Raw data
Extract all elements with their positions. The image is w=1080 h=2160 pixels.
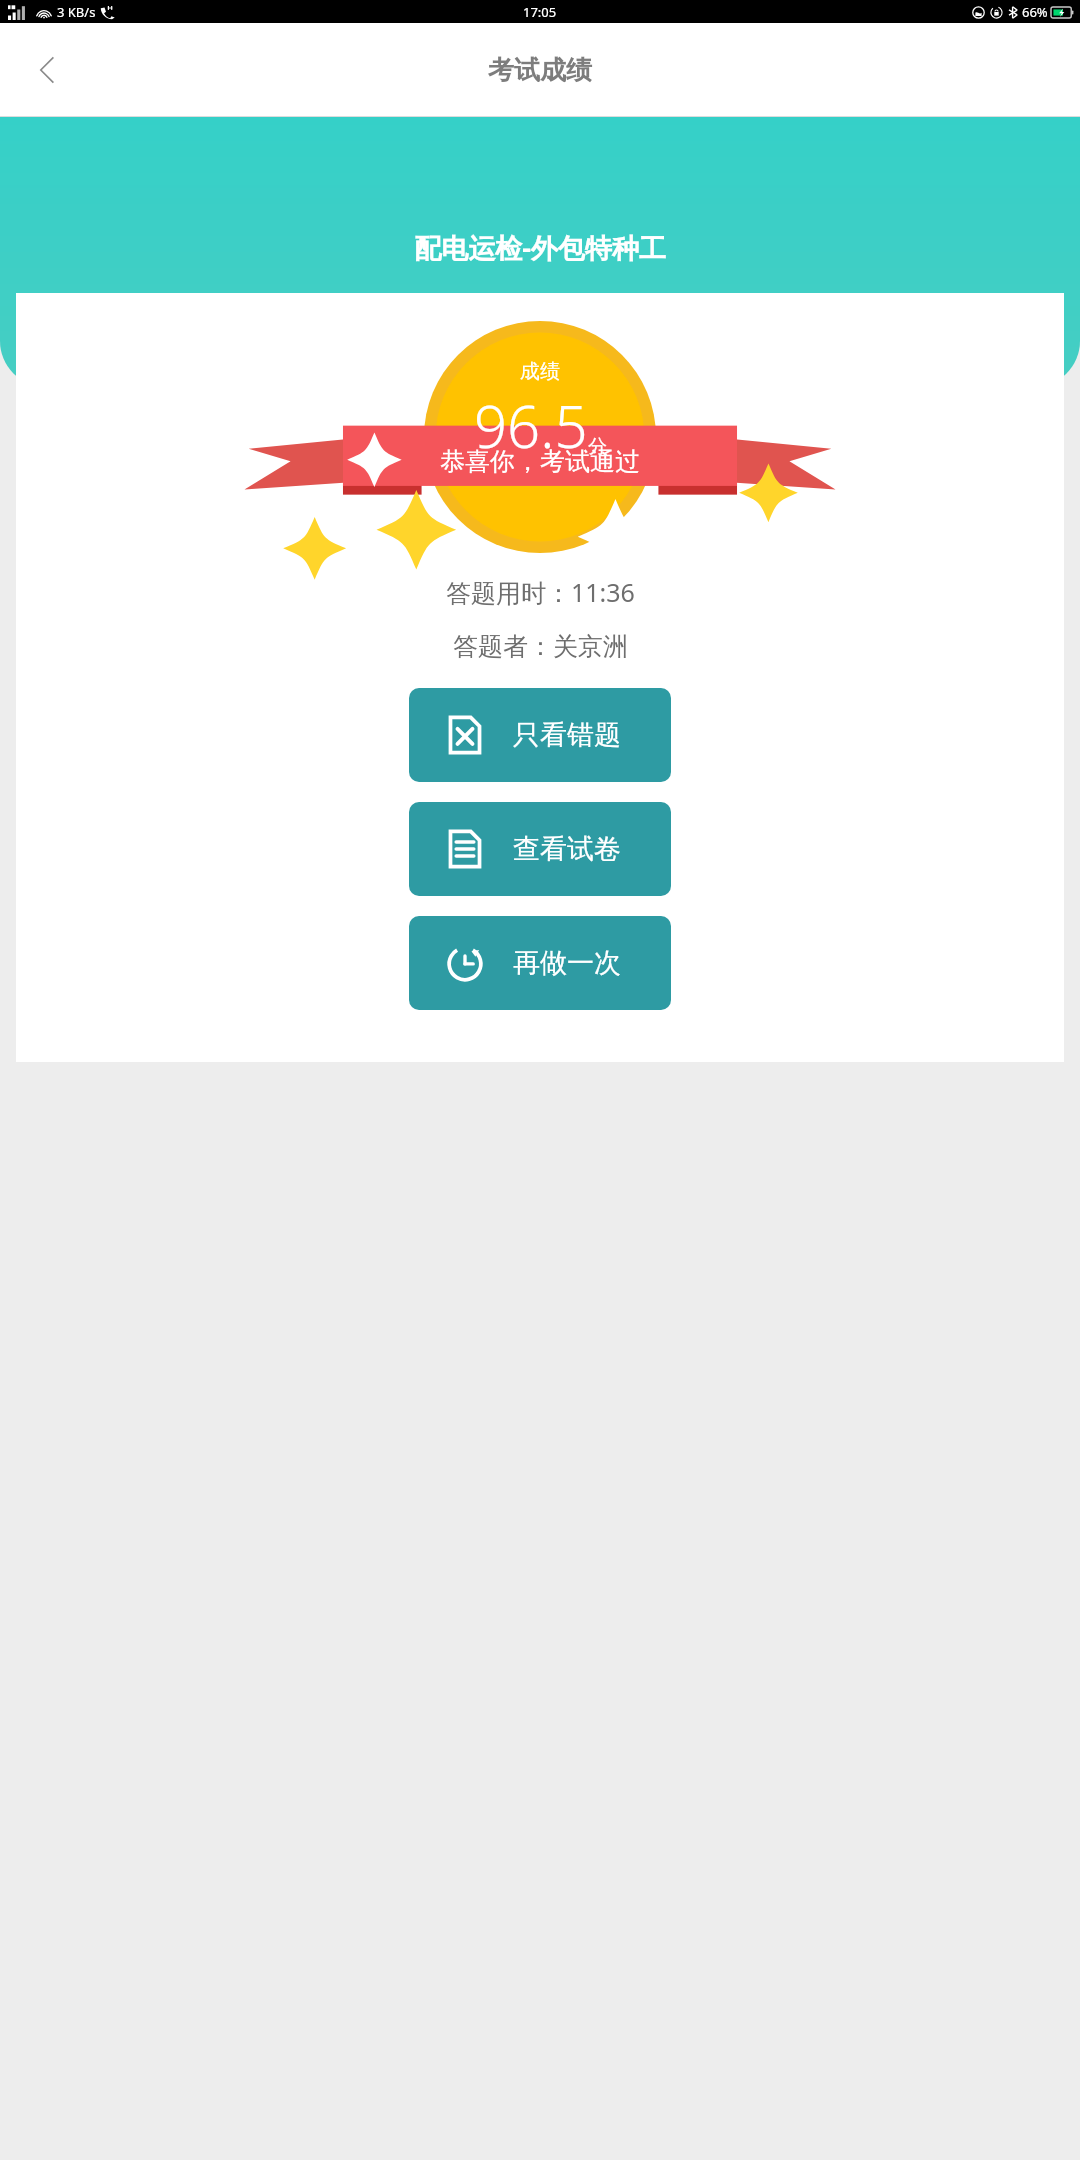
staticText: 96.5 bbox=[474, 386, 588, 465]
staticText: 17:05 bbox=[523, 3, 557, 21]
staticText: 只看错题 bbox=[513, 718, 621, 752]
button[interactable]: Back bbox=[22, 44, 74, 96]
staticText: 考试成绩 bbox=[488, 54, 592, 87]
button[interactable]: 查看试卷 bbox=[409, 802, 671, 896]
staticText: 答题用时：11:36 bbox=[446, 575, 635, 609]
button[interactable]: 再做一次 bbox=[409, 916, 671, 1010]
button[interactable]: 只看错题 bbox=[409, 688, 671, 782]
staticText: 答题者：关京洲 bbox=[453, 631, 628, 662]
staticText: 3 KB/s bbox=[57, 3, 96, 21]
staticText: 查看试卷 bbox=[513, 832, 621, 866]
staticText: 恭喜你，考试通过 bbox=[440, 446, 640, 477]
staticText: 66% bbox=[1022, 3, 1048, 21]
staticText: 配电运检-外包特种工 bbox=[414, 229, 666, 266]
staticText: 再做一次 bbox=[513, 946, 621, 980]
staticText: 分 bbox=[588, 435, 607, 459]
staticText: 成绩 bbox=[520, 359, 560, 384]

Activity
Go line by line through the records and copy those that contain the word "interactable".

Solution to this exercise
button[interactable]: Back bbox=[22, 44, 74, 96]
button[interactable]: 查看试卷 bbox=[409, 802, 671, 896]
button[interactable]: 再做一次 bbox=[409, 916, 671, 1010]
button[interactable]: 只看错题 bbox=[409, 688, 671, 782]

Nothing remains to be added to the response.